The Boss and I watched the film The Founder the other night. It’s a 2016 film staring Michael Keaton as Ray Kroc, the man who turned a drive-in restaurant into an international food icon and changed the eating habits of the world. In 1954, Kroc, who sold Prince Kastle milkshake mixers, went to San Bernardino, California to find out why a drive-in restaurant wanted to purchase six multi-unit shake machines — that would be 36 shakes at a time. The drive-in was owned by two brothers Maurice and Dick McDonald. After WWII they had come up with a revolutionary method of producing hamburgers, french fries, and milkshakes on an almost assembly line process, thus giving a customers their food order almost immediately. The brothers hired Kroc to be their franchiser. Kroc sold the concept, but butted heads with the brothers on almost every merchandising idea he tried to put into practice. The McDonald brothers were afraid of losing control of the business, and that’s exactly what happened. Although very hard working, they were naive and a bit rustic. Kroc was a super persistent and even cutthroat businessman whom some have even called unscrupulous, and while he had his ups and downs, he is the one who made McDonald’s the institution it became.
In Wichita, Kansas, Walt Anderson had been running food stands since 1915. He came up with a hamburger that would eventually be known as the slider. He opened three previous stands but in 1921 he was approached by a real estate salesman named Edgar Waldo “Billy” Ingram. Ingram was a regular customer and loved the burgers. Anderson had come up with the quick method of cooking the burgers. Ingram came up with the idea of the White Castle restaurant — clean, efficient and very profitable. One or two workers could cover the kitchen dining area, customers got their food “to go.” Ingram came up with the name White Castle to represent strength and purity. He also did the marketing and franchising. The third White Castle in the system was in downtown Indianapolis at Fort Wayne & Delaware (pictured here – it’s still standing), which was opened in 1927 and was in service until 1979, making it the longest continuously running fast food restaurant in history. Anderson came up with the concept but it was Ingram who sold and marketed White Castle and made it a bit of Americana.

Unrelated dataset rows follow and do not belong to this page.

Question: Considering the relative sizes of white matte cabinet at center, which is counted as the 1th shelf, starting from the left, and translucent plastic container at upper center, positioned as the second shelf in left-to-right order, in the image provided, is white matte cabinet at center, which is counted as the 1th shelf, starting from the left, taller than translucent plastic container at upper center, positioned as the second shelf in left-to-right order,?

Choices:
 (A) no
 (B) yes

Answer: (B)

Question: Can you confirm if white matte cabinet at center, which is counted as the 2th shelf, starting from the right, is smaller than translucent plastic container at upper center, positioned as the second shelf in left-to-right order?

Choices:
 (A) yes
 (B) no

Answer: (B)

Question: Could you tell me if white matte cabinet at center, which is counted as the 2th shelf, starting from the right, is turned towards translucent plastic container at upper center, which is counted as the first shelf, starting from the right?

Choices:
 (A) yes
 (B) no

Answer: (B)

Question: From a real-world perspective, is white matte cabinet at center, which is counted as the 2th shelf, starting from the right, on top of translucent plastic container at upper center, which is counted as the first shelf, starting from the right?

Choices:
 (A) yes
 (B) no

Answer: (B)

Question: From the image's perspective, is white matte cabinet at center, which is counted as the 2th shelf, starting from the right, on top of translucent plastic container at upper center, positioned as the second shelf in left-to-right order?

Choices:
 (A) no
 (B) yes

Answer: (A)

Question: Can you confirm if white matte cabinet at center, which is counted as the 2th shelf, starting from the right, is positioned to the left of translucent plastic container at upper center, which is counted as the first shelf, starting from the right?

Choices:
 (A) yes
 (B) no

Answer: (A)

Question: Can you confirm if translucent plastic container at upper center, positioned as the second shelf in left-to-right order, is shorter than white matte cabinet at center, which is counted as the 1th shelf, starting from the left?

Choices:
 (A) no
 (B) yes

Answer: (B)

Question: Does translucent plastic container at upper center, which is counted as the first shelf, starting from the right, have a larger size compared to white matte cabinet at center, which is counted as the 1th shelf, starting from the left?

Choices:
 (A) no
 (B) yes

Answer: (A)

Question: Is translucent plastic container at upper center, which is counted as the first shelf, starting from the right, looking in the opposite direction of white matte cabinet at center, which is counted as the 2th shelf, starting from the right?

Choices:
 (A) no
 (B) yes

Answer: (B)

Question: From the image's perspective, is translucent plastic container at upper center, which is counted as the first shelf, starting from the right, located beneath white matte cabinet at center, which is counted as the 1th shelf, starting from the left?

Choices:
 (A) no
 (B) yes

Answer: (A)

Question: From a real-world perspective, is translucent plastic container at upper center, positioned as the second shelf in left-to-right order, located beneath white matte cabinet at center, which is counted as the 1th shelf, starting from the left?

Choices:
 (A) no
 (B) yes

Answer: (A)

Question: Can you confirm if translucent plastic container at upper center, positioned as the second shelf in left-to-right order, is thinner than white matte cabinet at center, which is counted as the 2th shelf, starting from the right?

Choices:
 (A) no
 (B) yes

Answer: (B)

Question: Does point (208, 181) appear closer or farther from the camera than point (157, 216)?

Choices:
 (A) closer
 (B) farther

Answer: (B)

As often as not, the inventor of a concept is not the person who gets the concept going or even benefits financially from its success. It’s very often a salesman or financial backer who gets the gold. John Pemberton created the formula for Coca-Cola but it was one of his financial backers, Asa Candler, a druggist, who marketed and franchised the drink. Pemberton died deeply in debt. Candler was the individual who started Coke on the road to being the world’s most popular soft drink. It’s the seller of an idea who gets the glory and the gold.